Check CHORUS health:
# Via HAP
hap> status
Future Enhancements
Planned Features
- Operation Dependencies: Track operation dependencies for complex workflows
- Beat Budget Warnings: Alert when operations approach budget limits
- Historical Metrics: Track operation completion times for better estimates
- Dynamic Beat Budgets: Adjust budgets based on historical performance
- Operation Priorities: Prioritize critical operations during contention
Potential Improvements
- Adaptive Beat Budgets: Learn optimal budgets from execution history
- Operation Correlation: Link related operations for workflow tracking
- Beat Budget Profiles: Pre-defined budgets for common operation patterns
- Performance Analytics: Detailed metrics on operation performance vs. budget
Related Documentation
- BACKBEAT SDK Documentation- BACKBEAT Go SDK reference
- /docs/comprehensive/internal/runtime.md- SharedRuntime integration
- /docs/comprehensive/pkg/p2p.md- P2P operations tracked by BACKBEAT
- /docs/comprehensive/pkg/storage.md- DHT operations with beat budgets
Summary
The backbeat package provides essential timing and coordination infrastructure for CHORUS P2P operations:
- 400 lines of integration code
- P2P operation tracking with beat budgets
- 6 operation phases for lifecycle management
- 4 operation types (election, dht_store, pubsub_sync, peer_discovery)

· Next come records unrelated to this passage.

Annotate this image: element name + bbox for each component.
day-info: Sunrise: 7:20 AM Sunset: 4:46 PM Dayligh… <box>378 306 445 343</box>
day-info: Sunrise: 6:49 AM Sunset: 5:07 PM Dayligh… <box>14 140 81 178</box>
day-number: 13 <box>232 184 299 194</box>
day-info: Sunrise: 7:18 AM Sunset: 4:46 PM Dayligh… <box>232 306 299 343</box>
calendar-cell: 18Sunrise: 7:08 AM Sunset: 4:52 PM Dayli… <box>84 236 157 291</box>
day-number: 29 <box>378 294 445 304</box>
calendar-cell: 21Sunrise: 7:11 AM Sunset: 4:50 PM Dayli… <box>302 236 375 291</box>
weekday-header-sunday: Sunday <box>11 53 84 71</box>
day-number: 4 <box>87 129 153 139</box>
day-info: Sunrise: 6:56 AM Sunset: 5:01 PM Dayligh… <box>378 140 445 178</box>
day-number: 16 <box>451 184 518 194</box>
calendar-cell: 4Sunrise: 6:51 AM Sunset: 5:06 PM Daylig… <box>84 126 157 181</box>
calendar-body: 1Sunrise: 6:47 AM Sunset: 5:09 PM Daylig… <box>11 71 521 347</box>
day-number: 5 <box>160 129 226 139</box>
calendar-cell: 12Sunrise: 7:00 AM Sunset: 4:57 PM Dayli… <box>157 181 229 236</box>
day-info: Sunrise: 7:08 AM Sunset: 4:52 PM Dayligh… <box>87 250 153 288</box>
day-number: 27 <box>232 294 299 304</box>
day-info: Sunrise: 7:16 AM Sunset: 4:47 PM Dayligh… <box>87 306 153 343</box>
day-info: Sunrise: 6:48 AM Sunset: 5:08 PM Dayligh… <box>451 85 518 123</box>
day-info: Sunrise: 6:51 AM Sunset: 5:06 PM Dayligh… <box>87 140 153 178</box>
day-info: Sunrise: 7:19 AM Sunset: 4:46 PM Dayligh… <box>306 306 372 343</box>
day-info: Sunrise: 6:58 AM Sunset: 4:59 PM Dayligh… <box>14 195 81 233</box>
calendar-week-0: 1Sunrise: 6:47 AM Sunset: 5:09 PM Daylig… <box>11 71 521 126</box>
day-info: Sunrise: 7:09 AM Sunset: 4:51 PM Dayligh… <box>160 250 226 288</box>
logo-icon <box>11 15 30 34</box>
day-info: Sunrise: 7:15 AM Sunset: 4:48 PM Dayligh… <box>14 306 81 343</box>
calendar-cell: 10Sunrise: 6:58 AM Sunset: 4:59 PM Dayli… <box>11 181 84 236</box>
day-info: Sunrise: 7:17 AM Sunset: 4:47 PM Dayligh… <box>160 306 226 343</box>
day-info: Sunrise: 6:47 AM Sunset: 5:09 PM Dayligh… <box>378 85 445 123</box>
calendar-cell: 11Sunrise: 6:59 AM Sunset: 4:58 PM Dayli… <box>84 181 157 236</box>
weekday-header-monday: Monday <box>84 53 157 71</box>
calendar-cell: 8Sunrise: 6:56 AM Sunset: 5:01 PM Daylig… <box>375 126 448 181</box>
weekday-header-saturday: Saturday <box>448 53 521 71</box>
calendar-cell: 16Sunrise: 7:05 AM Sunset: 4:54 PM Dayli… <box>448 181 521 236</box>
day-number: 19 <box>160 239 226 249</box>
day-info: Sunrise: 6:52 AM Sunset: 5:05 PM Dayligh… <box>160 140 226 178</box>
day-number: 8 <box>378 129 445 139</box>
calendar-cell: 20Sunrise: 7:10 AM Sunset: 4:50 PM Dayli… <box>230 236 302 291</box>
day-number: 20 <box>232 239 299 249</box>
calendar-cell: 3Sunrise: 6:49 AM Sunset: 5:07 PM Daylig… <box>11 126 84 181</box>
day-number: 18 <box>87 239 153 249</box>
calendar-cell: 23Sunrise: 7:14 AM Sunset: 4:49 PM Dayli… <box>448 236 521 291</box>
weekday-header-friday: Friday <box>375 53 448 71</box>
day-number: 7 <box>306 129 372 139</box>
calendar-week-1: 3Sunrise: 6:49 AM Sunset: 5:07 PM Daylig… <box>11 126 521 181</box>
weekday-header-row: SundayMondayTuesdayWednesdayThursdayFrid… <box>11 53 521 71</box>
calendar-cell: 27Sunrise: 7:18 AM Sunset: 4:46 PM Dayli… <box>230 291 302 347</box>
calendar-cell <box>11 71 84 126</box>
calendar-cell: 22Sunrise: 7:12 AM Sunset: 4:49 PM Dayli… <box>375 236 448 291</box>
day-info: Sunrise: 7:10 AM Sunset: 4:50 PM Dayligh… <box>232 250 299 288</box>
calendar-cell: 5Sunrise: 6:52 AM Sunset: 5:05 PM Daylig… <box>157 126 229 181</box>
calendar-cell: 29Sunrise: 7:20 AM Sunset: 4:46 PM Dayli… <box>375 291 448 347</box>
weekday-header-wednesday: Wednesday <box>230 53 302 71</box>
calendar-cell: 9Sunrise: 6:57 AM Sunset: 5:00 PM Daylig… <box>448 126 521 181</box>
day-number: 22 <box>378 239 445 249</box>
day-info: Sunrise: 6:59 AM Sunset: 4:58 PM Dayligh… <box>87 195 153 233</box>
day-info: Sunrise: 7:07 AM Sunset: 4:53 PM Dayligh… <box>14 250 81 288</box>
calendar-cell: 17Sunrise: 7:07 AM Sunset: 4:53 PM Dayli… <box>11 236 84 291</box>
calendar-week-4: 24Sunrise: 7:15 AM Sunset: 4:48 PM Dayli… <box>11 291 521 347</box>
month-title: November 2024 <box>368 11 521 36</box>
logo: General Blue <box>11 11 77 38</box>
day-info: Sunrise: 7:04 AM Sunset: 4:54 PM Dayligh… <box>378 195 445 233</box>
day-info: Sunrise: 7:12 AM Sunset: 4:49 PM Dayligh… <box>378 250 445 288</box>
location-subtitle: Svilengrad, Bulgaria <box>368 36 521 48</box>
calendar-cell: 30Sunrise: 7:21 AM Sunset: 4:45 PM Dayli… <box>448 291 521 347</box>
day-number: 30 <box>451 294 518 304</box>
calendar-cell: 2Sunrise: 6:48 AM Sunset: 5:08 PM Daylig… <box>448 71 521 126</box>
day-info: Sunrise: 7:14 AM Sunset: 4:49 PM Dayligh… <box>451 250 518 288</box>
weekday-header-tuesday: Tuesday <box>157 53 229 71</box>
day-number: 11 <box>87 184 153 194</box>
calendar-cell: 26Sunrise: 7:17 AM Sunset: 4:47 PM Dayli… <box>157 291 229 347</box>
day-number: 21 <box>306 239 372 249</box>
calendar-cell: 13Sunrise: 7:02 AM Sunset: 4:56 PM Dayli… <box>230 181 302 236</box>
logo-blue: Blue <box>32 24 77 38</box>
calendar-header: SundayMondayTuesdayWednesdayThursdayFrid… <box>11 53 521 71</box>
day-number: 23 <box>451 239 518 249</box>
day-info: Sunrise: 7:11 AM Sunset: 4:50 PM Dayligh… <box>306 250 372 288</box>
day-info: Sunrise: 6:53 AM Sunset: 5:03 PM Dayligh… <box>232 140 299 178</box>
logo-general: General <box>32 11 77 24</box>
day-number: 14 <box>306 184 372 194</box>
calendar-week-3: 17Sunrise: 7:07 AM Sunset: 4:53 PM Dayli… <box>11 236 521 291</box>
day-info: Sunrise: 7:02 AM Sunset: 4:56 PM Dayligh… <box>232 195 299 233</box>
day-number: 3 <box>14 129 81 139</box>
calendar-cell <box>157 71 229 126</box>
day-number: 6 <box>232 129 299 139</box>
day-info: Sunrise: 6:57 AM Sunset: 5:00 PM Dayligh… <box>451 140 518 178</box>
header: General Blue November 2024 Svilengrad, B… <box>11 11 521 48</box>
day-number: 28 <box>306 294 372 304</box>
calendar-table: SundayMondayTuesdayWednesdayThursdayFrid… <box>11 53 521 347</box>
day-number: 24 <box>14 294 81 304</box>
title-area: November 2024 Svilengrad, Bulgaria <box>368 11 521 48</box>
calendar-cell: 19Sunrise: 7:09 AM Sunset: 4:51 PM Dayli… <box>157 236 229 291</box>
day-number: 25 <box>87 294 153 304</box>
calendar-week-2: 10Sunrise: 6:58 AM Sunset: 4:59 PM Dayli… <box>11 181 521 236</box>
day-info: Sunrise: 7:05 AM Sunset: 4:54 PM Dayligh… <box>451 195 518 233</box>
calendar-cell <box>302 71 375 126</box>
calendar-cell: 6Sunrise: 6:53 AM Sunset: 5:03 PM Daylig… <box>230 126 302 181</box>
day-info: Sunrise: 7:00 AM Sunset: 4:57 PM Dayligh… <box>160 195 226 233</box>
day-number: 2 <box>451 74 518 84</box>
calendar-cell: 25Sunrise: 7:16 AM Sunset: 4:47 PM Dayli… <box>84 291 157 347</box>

- Status claim emission on every beat
- Health monitoring with tempo drift detection
- Graceful degradation when BACKBEAT unavailable
The integration enables CHORUS to participate in cluster-wide coordinated operations with timing guarantees, progress tracking, and health monitoring, making distributed P2P operations observable and manageable across the agent network.
Current Status: Production-ready, actively used for P2P operation telemetry and coordination across CHORUS cluster.